Selon les dispositions de l'article L742-4 du CESEDA, 'Le juge des libertés et de la détention peut, dans les mêmes conditions qu'à l'article L. 742-1, être à nouveau saisi aux fins de prolongation du maintien en rétention au-delà de trente jours, dans les cas suivants :
1° En cas d'urgence absolue ou de menace pour l'ordre public ;
2° Lorsque l'impossibilité d'exécuter la décision d'éloignement résulte de la perte ou de la destruction des documents de voyage de l'intéressé, de la dissimulation par celui-ci de son identité ou de l'obstruction volontaire faite à son éloignement ;
3° Lorsque la décision d'éloignement n'a pu être exécutée en raison :
a) du défaut de délivrance des documents de voyage par le consulat dont relève l'intéressé ou lorsque la délivrance des documents de voyage est intervenue trop tardivement pour procéder à l'exécution de la décision d'éloignement ;
b) de l'absence de moyens de transport.
L'étranger peut être maintenu à disposition de la justice dans les conditions prévues à l'article L. 742-2.
Si le juge ordonne la prolongation de la rétention, celle-ci court à compter de l'expiration de la précédente période de rétention et pour une nouvelle période d'une durée maximale de trente jours. La durée maximale de la rétention n'excède alors pas soixante jours.'
Aux termes de l'article L741-3 du CESEDA, 'Un étranger ne peut être placé ou maintenu en rétention que pour le temps strictement nécessaire à son départ. L'administration exerce toute diligence à cet effet.'
Il appartient au juge des libertés et de la détention, en application de l'article L. 741-3 du CESEDA de rechercher concrètement les diligences accomplies par l'administration pour permettre que l'étranger ne soit maintenu en rétention que pour le temps strictement nécessaire à son départ. Cela induit, sauf circonstances insurmontables, la production de pièces par l'administration qui établissent ces diligences, en fonction de la situation de l'étranger.

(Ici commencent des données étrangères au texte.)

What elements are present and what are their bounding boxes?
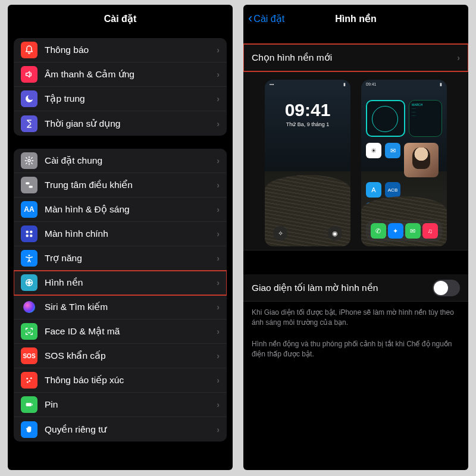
settings-row-label: Trợ năng: [45, 253, 217, 264]
settings-row-label: SOS khẩn cấp: [45, 350, 217, 361]
chevron-right-icon: ›: [217, 229, 220, 239]
settings-row-accessibility[interactable]: Trợ năng›: [14, 246, 227, 271]
gear-icon: [21, 152, 37, 169]
svg-rect-16: [26, 403, 32, 406]
chevron-right-icon: ›: [217, 253, 220, 263]
speaker-icon: [21, 66, 37, 83]
dim-wallpaper-row[interactable]: Giao diện tối làm mờ hình nền: [243, 274, 468, 302]
hand-icon: [21, 421, 37, 438]
photo-widget: [404, 143, 439, 177]
settings-row-hand[interactable]: Quyền riêng tư›: [14, 417, 227, 441]
svg-point-12: [26, 378, 28, 380]
settings-row-label: Tập trung: [45, 93, 217, 104]
messages-icon: ✉: [405, 223, 421, 239]
chevron-right-icon: ›: [217, 278, 220, 287]
settings-row-label: Thông báo tiếp xúc: [45, 375, 217, 386]
chevron-right-icon: ›: [217, 425, 220, 434]
footnote: Hình nền động và thu phóng phối cảnh bị …: [243, 328, 468, 360]
settings-row-switches[interactable]: Trung tâm điều khiển›: [14, 173, 227, 198]
settings-row-text-size[interactable]: AAMàn hình & Độ sáng›: [14, 198, 227, 222]
siri-icon: [21, 299, 37, 315]
flashlight-icon: ✧: [273, 226, 287, 240]
accessibility-icon: [21, 250, 37, 267]
settings-group: Thông báo›Âm thanh & Cảm ứng›Tập trung›T…: [14, 38, 227, 136]
svg-point-0: [28, 159, 30, 162]
settings-row-label: Quyền riêng tư: [45, 424, 217, 435]
grid-icon: [21, 226, 37, 242]
dim-wallpaper-toggle[interactable]: [433, 280, 460, 296]
svg-rect-6: [30, 234, 32, 237]
svg-rect-17: [32, 404, 33, 406]
settings-row-exposure[interactable]: Thông báo tiếp xúc›: [14, 368, 227, 393]
bell-icon: [21, 42, 37, 58]
settings-row-wallpaper[interactable]: Hình nền›: [14, 271, 227, 295]
settings-list: Thông báo›Âm thanh & Cảm ứng›Tập trung›T…: [8, 32, 233, 455]
settings-row-gear[interactable]: Cài đặt chung›: [14, 149, 227, 173]
chevron-right-icon: ›: [217, 45, 220, 55]
settings-row-label: Trung tâm điều khiển: [45, 180, 217, 190]
clock-widget: [366, 100, 405, 137]
chevron-right-icon: ›: [457, 53, 460, 62]
settings-row-sos[interactable]: SOSSOS khẩn cấp›: [14, 344, 227, 368]
chevron-right-icon: ›: [217, 156, 220, 165]
settings-row-moon[interactable]: Tập trung›: [14, 87, 227, 111]
svg-rect-5: [26, 234, 29, 237]
choose-new-wallpaper-row[interactable]: Chọn hình nền mới ›: [243, 44, 468, 71]
chevron-right-icon: ›: [217, 70, 220, 79]
settings-row-label: Cài đặt chung: [45, 155, 217, 166]
svg-point-11: [30, 331, 30, 331]
settings-row-faceid[interactable]: Face ID & Mật mã›: [14, 320, 227, 344]
home-screen-preview[interactable]: 09:41▮ MARCH··············· ☀ ✉ A ACB f: [361, 80, 447, 246]
settings-group: Cài đặt chung›Trung tâm điều khiển›AAMàn…: [14, 149, 227, 441]
chevron-right-icon: ›: [217, 205, 220, 214]
settings-row-label: Pin: [45, 399, 217, 410]
svg-point-13: [29, 380, 30, 382]
status-bar: •••▮: [265, 80, 350, 89]
wallpaper-previews: •••▮ 09:41 Thứ Ba, 9 tháng 1 ✧ ◉ 09:41▮: [243, 71, 468, 250]
camera-icon: ◉: [328, 226, 342, 240]
app-icon: ☀: [366, 143, 381, 158]
battery-icon: [21, 396, 37, 413]
text-size-icon: AA: [21, 201, 37, 218]
settings-row-label: Thông báo: [45, 45, 217, 55]
settings-row-battery[interactable]: Pin›: [14, 393, 227, 417]
svg-rect-1: [26, 182, 30, 184]
back-button[interactable]: ‹ Cài đặt: [248, 12, 284, 25]
page-title: Cài đặt: [104, 13, 136, 24]
wallpaper-icon: [21, 274, 37, 291]
settings-row-hourglass[interactable]: Thời gian sử dụng›: [14, 111, 227, 136]
svg-point-14: [30, 377, 32, 379]
lock-clock: 09:41 Thứ Ba, 9 tháng 1: [265, 100, 350, 127]
chevron-right-icon: ›: [217, 400, 220, 409]
settings-row-bell[interactable]: Thông báo›: [14, 38, 227, 62]
back-label: Cài đặt: [253, 13, 284, 24]
chevron-right-icon: ›: [217, 180, 220, 190]
svg-rect-2: [29, 186, 33, 187]
chevron-right-icon: ›: [217, 302, 220, 312]
hourglass-icon: [21, 115, 37, 132]
svg-point-7: [29, 255, 30, 256]
app-icon: ✉: [385, 143, 400, 158]
settings-row-siri[interactable]: Siri & Tìm kiếm›: [14, 295, 227, 320]
chevron-right-icon: ›: [217, 94, 220, 104]
exposure-icon: [21, 372, 37, 389]
settings-row-speaker[interactable]: Âm thanh & Cảm ứng›: [14, 62, 227, 87]
safari-icon: ✦: [388, 223, 403, 239]
app-icon: ACB: [385, 182, 400, 198]
music-icon: ♫: [422, 223, 438, 239]
settings-row-label: Siri & Tìm kiếm: [45, 302, 217, 312]
chevron-right-icon: ›: [217, 327, 220, 336]
wallpaper-screen: ‹ Cài đặt Hình nền Chọn hình nền mới › •…: [243, 5, 468, 470]
sos-icon: SOS: [21, 347, 37, 364]
calendar-widget: MARCH···············: [409, 100, 442, 137]
header: Cài đặt: [8, 5, 233, 32]
choose-new-wallpaper-label: Chọn hình nền mới: [252, 52, 457, 63]
chevron-right-icon: ›: [217, 119, 220, 129]
settings-row-label: Màn hình & Độ sáng: [45, 204, 217, 215]
dock: ✆ ✦ ✉ ♫: [366, 220, 442, 242]
settings-row-grid[interactable]: Màn hình chính›: [14, 222, 227, 246]
settings-row-label: Thời gian sử dụng: [45, 118, 217, 129]
settings-row-label: Hình nền: [45, 277, 217, 288]
svg-point-10: [27, 331, 28, 331]
lock-screen-preview[interactable]: •••▮ 09:41 Thứ Ba, 9 tháng 1 ✧ ◉: [265, 80, 350, 246]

En l'espèce, le préfet justifie de la saisine des autorités algériennes dès le 19 juillet 2024, soit durant l'incarcération de l'appelant, d'une demande de laissez-passer. Le représentant de l'Etat a ensuite sollicité ce document par mail du 2 août 2024 à 11h26, soit près de deux heures après le placement en rétention. Il a ensuite relancé le consulat d'Algérie par courriel du 30 août 2024, étant rappelé qu'aucune disposition légale n'impose une telle relance et que l'administration ne dispose d'aucun pouvoir de contrainte à l'égard de l'autorité étrangère. Si les relations diplomatiques entre la France et l'Algérie sont à ce jour dégradées, il importe de relever qu'elles restent par nature évolutives, circonstance empêchant de considérer qu'il n'existe aucune perspective d'éloignement alors que la durée maximum de la rétention est de trois mois.

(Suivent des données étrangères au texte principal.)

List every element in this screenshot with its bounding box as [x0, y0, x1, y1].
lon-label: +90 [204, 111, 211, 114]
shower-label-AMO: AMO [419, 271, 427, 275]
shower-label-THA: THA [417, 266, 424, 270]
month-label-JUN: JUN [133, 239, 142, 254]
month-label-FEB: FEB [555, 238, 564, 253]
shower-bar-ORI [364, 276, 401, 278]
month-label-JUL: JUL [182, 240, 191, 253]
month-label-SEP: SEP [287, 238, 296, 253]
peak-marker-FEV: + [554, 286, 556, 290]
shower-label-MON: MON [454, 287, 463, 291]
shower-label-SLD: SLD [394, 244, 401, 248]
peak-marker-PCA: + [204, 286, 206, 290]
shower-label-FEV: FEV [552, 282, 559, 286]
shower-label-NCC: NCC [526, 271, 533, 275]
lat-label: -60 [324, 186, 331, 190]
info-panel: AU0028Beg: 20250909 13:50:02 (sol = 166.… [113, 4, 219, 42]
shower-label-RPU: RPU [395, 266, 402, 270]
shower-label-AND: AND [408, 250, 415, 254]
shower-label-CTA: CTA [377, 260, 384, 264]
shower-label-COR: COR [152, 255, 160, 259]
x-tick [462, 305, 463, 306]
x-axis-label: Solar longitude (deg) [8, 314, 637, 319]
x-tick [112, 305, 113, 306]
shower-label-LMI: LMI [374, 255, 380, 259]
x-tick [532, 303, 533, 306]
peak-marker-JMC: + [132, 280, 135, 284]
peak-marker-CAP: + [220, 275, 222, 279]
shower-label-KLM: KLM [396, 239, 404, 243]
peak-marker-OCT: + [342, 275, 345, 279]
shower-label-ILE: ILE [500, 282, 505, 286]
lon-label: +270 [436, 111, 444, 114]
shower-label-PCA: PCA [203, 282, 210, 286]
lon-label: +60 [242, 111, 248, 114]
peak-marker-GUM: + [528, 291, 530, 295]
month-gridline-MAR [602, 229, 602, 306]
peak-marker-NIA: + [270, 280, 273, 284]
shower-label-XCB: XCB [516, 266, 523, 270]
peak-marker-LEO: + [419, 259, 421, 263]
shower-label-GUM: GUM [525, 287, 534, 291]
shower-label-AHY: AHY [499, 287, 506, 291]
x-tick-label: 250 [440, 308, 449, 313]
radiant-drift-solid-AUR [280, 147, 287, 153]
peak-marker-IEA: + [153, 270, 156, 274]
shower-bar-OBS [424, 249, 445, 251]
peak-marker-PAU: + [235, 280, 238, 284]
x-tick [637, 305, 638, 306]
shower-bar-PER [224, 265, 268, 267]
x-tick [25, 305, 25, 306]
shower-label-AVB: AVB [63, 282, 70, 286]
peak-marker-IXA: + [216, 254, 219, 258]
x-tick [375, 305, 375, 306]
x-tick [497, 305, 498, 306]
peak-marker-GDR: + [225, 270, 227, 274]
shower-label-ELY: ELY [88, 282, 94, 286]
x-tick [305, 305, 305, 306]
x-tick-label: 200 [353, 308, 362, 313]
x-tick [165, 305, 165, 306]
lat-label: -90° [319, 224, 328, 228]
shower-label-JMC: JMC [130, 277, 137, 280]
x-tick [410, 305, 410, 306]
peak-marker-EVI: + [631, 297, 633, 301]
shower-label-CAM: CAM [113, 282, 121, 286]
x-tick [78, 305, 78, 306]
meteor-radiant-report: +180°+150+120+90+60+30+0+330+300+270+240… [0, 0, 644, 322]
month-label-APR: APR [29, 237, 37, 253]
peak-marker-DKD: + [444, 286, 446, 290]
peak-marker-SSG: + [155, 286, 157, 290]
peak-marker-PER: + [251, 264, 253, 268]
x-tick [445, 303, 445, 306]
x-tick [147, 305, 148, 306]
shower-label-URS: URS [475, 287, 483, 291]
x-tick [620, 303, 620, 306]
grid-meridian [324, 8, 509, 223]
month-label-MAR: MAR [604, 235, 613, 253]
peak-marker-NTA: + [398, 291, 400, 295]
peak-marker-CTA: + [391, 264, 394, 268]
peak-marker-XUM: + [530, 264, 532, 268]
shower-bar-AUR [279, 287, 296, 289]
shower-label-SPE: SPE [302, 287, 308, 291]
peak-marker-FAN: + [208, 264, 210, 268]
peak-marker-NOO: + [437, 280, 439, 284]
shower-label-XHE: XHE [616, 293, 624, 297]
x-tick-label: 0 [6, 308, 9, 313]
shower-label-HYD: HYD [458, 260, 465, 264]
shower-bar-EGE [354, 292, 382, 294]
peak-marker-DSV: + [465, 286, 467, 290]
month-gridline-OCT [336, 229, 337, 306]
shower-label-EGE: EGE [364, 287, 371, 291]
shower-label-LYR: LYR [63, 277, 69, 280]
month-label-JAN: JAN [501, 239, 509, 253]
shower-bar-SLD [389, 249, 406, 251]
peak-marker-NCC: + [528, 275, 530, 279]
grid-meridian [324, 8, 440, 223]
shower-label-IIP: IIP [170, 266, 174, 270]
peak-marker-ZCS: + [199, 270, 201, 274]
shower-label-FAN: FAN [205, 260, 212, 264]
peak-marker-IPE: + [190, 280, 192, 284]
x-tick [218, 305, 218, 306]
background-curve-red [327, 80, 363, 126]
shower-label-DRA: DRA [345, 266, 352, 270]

Le moyen sera donc rejeté.
4) Sur la mise en liberté et l'assignation à résidence
Selon les dispositions de l'article L743-13 alinéas 1 et 2 du CESEDA, 'Le juge des libertés et de la détention peut ordonner l'assignation à résidence de l'étranger lorsque celui-ci dispose de garanties de représentation effectives.
L'assignation à résidence ne peut être ordonnée par le juge qu'après remise à un service de police ou à une unité de gendarmerie de l'original du passeport et de tout document justificatif de son identité, en échange d'un récépissé valant justification de l'identité et sur lequel est portée la mention de la décision d'éloignement en instance d'exécution.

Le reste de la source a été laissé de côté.